> _Task details_: Look for the line containing "Mask <item>stomach</item>. Wrap" in the listing below. Retype that line and every subsequent line through the last one, and only those.

> _Data extract_:
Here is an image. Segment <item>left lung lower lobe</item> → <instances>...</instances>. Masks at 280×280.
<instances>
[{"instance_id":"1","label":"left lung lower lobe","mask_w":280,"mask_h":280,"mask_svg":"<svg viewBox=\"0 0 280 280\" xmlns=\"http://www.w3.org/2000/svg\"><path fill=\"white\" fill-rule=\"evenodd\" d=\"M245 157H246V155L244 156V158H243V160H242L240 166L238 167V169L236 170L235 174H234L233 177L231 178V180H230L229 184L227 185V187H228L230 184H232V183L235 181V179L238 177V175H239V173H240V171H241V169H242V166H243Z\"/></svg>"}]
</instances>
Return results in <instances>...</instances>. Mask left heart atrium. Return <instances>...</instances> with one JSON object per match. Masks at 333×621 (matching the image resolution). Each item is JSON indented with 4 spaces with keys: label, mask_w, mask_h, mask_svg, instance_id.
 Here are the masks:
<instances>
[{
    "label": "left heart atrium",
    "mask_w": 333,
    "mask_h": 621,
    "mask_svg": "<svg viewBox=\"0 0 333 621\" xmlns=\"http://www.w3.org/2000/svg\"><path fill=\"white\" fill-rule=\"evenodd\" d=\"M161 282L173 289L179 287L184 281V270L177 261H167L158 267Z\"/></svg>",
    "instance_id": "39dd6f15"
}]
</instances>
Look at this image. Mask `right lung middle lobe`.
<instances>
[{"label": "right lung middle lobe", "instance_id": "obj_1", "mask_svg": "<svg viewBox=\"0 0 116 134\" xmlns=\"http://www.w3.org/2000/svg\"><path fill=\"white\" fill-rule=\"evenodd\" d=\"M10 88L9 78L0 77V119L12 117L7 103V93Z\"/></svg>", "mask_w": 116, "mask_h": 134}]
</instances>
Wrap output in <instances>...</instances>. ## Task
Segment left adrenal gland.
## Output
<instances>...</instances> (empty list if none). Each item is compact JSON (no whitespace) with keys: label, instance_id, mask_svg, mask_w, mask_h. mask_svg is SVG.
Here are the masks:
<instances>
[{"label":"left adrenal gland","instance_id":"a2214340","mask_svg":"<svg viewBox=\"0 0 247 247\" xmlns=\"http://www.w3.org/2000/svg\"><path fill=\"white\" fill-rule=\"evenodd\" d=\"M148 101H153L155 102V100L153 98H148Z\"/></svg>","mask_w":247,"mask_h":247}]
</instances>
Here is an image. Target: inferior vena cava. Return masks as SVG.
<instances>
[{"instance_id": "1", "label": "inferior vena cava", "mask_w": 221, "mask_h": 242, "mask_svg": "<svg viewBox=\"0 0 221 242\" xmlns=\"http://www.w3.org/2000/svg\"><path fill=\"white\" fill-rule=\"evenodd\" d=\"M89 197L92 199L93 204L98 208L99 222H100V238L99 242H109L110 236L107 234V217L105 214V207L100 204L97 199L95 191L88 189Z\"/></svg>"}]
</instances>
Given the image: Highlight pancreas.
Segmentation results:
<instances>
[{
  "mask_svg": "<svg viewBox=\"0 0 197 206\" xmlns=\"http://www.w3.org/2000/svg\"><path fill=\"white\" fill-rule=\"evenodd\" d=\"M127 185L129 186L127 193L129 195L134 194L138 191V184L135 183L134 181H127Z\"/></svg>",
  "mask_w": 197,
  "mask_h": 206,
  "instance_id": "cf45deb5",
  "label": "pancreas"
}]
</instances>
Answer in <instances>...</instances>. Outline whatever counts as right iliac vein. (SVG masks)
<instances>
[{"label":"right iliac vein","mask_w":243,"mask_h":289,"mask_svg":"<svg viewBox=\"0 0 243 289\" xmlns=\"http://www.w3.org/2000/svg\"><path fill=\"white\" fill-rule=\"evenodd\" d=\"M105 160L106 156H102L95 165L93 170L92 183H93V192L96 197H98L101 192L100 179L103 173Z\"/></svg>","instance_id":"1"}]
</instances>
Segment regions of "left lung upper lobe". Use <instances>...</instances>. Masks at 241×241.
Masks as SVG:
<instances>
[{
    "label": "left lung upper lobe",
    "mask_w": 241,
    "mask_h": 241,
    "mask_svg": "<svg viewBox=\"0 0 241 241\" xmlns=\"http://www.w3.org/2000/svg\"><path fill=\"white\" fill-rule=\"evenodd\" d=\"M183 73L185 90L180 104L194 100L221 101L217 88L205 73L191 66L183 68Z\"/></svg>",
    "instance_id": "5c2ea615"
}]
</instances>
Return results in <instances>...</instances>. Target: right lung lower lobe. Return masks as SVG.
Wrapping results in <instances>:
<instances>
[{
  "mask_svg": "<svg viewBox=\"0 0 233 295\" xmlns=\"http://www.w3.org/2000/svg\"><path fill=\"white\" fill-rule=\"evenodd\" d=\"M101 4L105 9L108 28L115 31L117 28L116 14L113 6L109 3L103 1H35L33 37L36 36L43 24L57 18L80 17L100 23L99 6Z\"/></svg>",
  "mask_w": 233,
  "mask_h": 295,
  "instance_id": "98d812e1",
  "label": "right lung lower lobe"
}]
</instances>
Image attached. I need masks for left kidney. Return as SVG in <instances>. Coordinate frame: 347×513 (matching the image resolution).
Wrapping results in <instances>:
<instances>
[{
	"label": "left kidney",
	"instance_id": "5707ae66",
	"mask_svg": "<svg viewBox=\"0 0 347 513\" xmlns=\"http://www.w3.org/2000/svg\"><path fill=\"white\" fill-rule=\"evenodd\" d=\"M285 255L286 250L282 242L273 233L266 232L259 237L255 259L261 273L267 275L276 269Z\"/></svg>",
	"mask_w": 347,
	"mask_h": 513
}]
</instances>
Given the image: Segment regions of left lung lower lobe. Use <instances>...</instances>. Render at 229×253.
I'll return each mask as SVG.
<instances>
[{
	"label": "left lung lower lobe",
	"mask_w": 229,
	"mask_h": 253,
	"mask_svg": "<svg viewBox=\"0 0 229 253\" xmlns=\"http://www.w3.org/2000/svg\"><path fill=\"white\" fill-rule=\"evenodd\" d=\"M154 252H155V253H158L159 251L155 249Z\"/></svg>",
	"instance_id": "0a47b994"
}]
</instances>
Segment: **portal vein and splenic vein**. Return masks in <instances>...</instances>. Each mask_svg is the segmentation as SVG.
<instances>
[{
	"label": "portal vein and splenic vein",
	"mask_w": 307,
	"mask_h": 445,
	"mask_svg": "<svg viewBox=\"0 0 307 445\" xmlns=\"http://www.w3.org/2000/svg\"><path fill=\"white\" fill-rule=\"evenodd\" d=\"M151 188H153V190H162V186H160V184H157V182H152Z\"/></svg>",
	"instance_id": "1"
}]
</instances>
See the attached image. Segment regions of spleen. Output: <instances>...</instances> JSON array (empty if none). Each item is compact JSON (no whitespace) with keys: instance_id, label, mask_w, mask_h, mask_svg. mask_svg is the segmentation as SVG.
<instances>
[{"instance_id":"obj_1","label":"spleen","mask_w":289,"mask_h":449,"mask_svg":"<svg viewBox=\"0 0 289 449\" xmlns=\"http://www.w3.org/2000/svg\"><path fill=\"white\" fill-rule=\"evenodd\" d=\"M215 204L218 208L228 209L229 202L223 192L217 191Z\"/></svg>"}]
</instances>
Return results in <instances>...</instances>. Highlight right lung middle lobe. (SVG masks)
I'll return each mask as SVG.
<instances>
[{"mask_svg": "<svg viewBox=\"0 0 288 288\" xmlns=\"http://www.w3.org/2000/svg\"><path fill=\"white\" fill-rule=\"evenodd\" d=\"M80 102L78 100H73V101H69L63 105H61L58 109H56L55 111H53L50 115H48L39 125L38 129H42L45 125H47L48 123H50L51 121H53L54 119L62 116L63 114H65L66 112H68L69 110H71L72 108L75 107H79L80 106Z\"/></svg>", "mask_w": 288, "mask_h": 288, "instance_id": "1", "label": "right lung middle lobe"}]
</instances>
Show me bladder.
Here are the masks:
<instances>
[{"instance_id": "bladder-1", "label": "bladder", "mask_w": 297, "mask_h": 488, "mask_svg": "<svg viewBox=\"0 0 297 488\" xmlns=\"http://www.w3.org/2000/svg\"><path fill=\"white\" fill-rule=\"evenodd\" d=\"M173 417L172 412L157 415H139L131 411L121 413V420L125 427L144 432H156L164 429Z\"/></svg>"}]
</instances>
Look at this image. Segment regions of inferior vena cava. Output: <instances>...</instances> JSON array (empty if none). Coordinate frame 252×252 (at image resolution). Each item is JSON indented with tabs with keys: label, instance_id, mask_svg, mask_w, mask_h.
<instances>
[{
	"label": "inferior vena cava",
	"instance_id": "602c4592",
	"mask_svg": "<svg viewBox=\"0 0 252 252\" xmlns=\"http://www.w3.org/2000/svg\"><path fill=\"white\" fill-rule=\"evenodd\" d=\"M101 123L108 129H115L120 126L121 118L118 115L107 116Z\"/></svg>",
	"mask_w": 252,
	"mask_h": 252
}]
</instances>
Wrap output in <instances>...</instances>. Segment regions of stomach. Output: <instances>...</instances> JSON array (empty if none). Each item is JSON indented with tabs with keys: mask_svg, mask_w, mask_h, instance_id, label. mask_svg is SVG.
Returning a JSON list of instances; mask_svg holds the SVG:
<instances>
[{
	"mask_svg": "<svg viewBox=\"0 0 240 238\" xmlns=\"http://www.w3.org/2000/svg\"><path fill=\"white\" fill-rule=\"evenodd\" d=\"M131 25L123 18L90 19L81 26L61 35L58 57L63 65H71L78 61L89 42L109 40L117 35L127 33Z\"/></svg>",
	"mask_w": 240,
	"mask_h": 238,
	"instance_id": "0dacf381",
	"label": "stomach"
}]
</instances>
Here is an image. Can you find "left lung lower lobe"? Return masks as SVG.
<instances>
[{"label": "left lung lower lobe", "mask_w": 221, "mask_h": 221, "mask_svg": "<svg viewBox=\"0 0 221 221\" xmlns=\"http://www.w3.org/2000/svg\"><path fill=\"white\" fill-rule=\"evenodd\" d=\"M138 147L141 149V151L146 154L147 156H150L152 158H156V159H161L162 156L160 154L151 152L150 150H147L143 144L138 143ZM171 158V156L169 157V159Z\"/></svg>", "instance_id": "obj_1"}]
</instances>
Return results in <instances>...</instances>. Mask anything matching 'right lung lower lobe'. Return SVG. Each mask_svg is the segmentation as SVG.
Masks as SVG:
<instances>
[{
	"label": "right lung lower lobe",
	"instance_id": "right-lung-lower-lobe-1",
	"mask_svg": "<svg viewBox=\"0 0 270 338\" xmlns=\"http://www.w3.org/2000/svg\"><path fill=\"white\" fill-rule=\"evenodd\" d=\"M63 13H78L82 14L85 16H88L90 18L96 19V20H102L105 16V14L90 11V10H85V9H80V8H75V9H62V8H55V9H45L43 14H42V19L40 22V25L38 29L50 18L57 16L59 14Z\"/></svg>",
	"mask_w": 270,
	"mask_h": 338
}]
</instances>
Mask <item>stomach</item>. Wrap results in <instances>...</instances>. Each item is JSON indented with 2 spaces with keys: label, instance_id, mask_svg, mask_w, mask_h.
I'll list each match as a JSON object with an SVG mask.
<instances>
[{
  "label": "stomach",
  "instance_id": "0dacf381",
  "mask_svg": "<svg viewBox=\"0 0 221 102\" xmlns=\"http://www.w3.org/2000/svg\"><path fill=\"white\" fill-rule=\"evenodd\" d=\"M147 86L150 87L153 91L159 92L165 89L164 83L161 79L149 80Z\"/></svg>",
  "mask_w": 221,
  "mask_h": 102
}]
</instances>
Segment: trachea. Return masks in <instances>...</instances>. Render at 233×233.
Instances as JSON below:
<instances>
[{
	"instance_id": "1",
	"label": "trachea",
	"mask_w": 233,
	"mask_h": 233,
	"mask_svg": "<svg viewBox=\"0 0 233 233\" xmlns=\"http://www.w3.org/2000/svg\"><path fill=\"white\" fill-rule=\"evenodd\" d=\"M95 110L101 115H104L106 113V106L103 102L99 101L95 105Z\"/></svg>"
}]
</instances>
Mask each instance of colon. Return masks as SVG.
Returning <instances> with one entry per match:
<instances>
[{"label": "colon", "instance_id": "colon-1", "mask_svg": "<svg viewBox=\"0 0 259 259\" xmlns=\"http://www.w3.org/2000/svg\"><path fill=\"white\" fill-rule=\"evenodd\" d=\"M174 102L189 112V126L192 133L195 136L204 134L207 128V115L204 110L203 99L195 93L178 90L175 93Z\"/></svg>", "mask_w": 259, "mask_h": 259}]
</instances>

> _Solution_:
Mask <item>stomach</item>. Wrap results in <instances>...</instances>. Each item is JSON indented with 2 spaces with keys: label, instance_id, mask_svg, mask_w, mask_h.
I'll list each match as a JSON object with an SVG mask.
<instances>
[{
  "label": "stomach",
  "instance_id": "0dacf381",
  "mask_svg": "<svg viewBox=\"0 0 221 102\" xmlns=\"http://www.w3.org/2000/svg\"><path fill=\"white\" fill-rule=\"evenodd\" d=\"M147 86L150 87L153 91L159 92L165 89L164 83L161 79L149 80Z\"/></svg>",
  "mask_w": 221,
  "mask_h": 102
}]
</instances>
Segment: trachea. Return masks in <instances>...</instances>. Render at 233×233.
Instances as JSON below:
<instances>
[{
	"instance_id": "1",
	"label": "trachea",
	"mask_w": 233,
	"mask_h": 233,
	"mask_svg": "<svg viewBox=\"0 0 233 233\" xmlns=\"http://www.w3.org/2000/svg\"><path fill=\"white\" fill-rule=\"evenodd\" d=\"M95 110L101 115H104L106 113V106L103 102L99 101L95 105Z\"/></svg>"
}]
</instances>
Mask each instance of colon. Return masks as SVG.
Returning <instances> with one entry per match:
<instances>
[{"label": "colon", "instance_id": "colon-1", "mask_svg": "<svg viewBox=\"0 0 259 259\" xmlns=\"http://www.w3.org/2000/svg\"><path fill=\"white\" fill-rule=\"evenodd\" d=\"M174 102L189 112V126L192 133L195 136L204 134L207 128V115L204 110L203 99L195 93L178 90L175 93Z\"/></svg>", "mask_w": 259, "mask_h": 259}]
</instances>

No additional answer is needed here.